Haas, Henin Collect Titles; Murray Unfazed by Roddick Loss
Impressive performance this weekend by Tommy Haas, who hammered Andy Roddick to win his third Memphis title. Haas won the event without dropping a set or even facing a break point – a pretty amazing statistic – and he raised his 2007 record to 13-2. ADHEREL
Haas has been here before, of course. Last year he started just as strong winning 23 of his first 29 matches, with three of those losses coming to Roger Federer, before fading down the stretch. If Haas can stay healthy there’s no reason he can’t be a Top 5 or even a No. 2 player. He has all the shots, quick feet, but injury, bad fortunes, mental lapses and maybe his super hot girlfriends have plagued the German’s progress. Let’s hope he can put together a full season and his results continue.
After she split from ballkid extraordinaire Pierre-Yves, Justin Henin seems to be back on track following an excellent win in Dubai over Amelie Mauresmo – her fourth title in the UAE. And with the top spot on the women’s tour wide open, it could very well be Henin’s again at year end, especially when you look at the field.

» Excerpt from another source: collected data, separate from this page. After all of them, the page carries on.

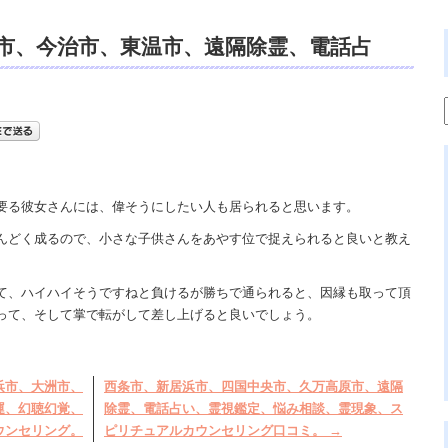
市、今治市、東温市、遠隔除霊、電話占
覚、祈祷、霊視鑑定、スピリチュアル口コ
要る彼女さんには、偉そうにしたい人も居られると思います。
んどく成るので、小さな子供さんをあやす位で捉えられると良いと教え
て、ハイハイそうですねと負けるが勝ちで通られると、因縁も取って頂
って、そして掌で転がして差し上げると良いでしょう。
浜市、大洲市、
西条市、新居浜市、四国中央市、久万高原市、遠隔
運、幻聴幻覚、
除霊、電話占い、霊視鑑定、悩み相談、霊現象、ス
ウンセリング。
ピリチュアルカウンセリング口コミ。
→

Jury is still out on how Sharapova will handle her beat-down from Serena is still unkown. Mauresmo’s motivation is probably not be there like it was a year ago. Clijsters is busy making wedding arangements. Hingis is determined but I don’t think she has the firepower to compete for No. 1, and the Williams sisters are always a question mark.
That leaves Henin with a good look at the No. 1 ranking. Problem is she needs to win two of the next three Slams to have any real chance (remember she reached the final of all four last year, winning just the French, so plenty of points to defend).

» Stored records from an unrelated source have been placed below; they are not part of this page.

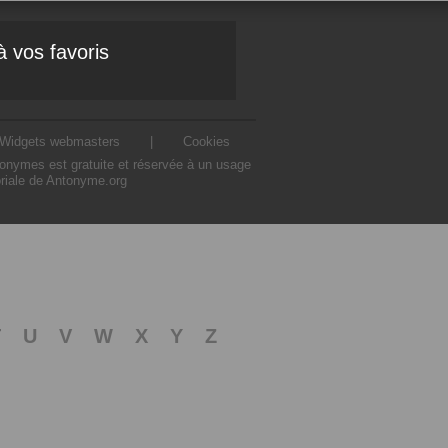
à vos favoris
Widgets webmasters
|
Cookies
ntonymes est gratuite et réservée à un usage
oriale de Antonyme.org
T
U
V
W
X
Y
Z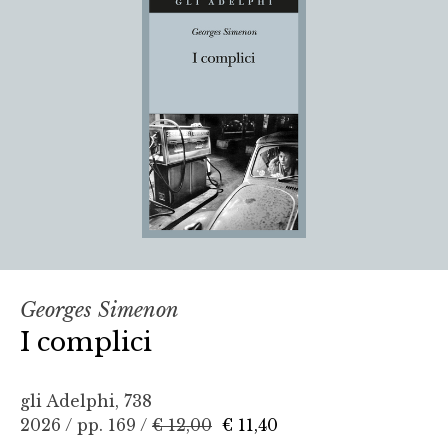
Georges Simenon
I complici
gli Adelphi, 738
2026 / pp. 169 /
€ 12,00
€ 11,40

Back to Memphis, you have to love Andy Murray dismissing his loss to Roddick, saying afterward: “You’d have to ask him how he saw it, but I just viewed it as another match…It was the semi-finals of a Tour event. Maybe it did mean a lot to him but it wasn’t like it was the biggest match I’ve ever played. I didn’t feel nervous walking on the court like I did at maybe some of the grand slams, against [Rafael] Nadal, against Roddick at Wimbledon, [David] Nalbandian the year before. I didn’t feel nervous, I was just looking forward to trying to play my game and unfortunately I didn’t play my game that well today.”
I’m sure Brad Gilbert, who with Murray is now 1-2 vs. his former pupil Roddick, didn’t see it just “as another match”, losing to the guy who fired him. And it’s probably not the attitude you want for a kid who’s about to crack the Top 10.

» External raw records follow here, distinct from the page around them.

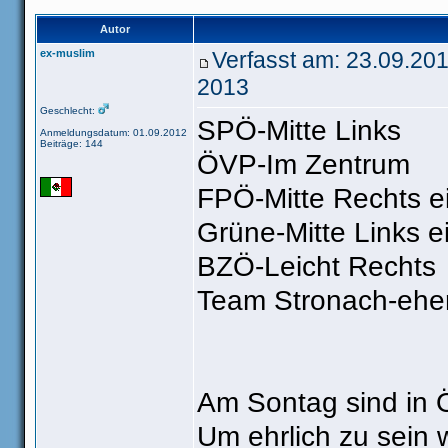
Autor
ex-muslim
Verfasst am: 23.09.20
2013
Geschlecht:
SPÖ-Mitte Links
Anmeldungsdatum: 01.09.2012
Beiträge: 144
ÖVP-Im Zentrum
FPÖ-Mitte Rechts e
Grüne-Mitte Links e
BZÖ-Leicht Rechts
Team Stronach-ehe
Am Sontag sind in Ö
Um ehrlich zu sein 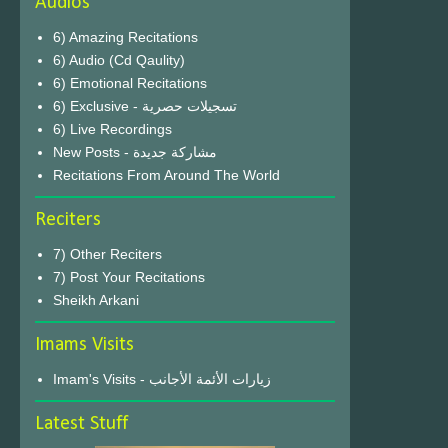
Audios
6) Amazing Recitations
6) Audio (Cd Qaulity)
6) Emotional Recitations
6) Exclusive - تسجيلات حصرية
6) Live Recordings
New Posts - مشاركة جديدة
Recitations From Around The World
Reciters
7) Other Reciters
7) Post Your Recitations
Sheikh Arkani
Imams Visits
Imam's Visits - زيارات الأئمة الأجانب
Latest Stuff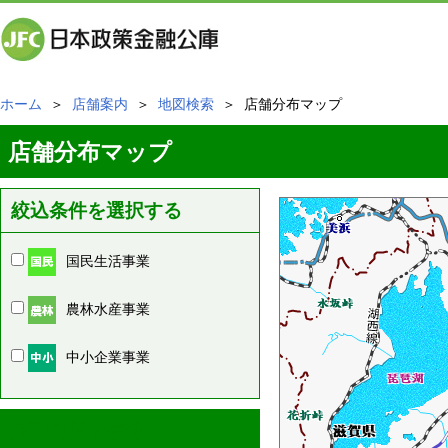
ホーム
＞
店舗案内
＞
地図検索
＞ 店舗分布マップ
店舗分布マップ
絞込条件を選択する
国民生活事業
農林水産事業
中小企業事業
周辺の店舗情報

A guy with no attitude issues is Roger Federer, who’s in Dubai this week collecting some serious cash (a million anyone?) and some more records. Federer this week breaks Jimmy Connors’ run of 160 straight weeks at No. 1. By my math, if Fed doesn’t hit another ball he will hold onto to the No. 1 ranking guaranteed another 15 straight weeks before he could lose it to someone like Roddick should the American win the next five Masters Series events (Indian Wells, Miami, Monte Carlo, Hamburg, Rome) and then the French Open.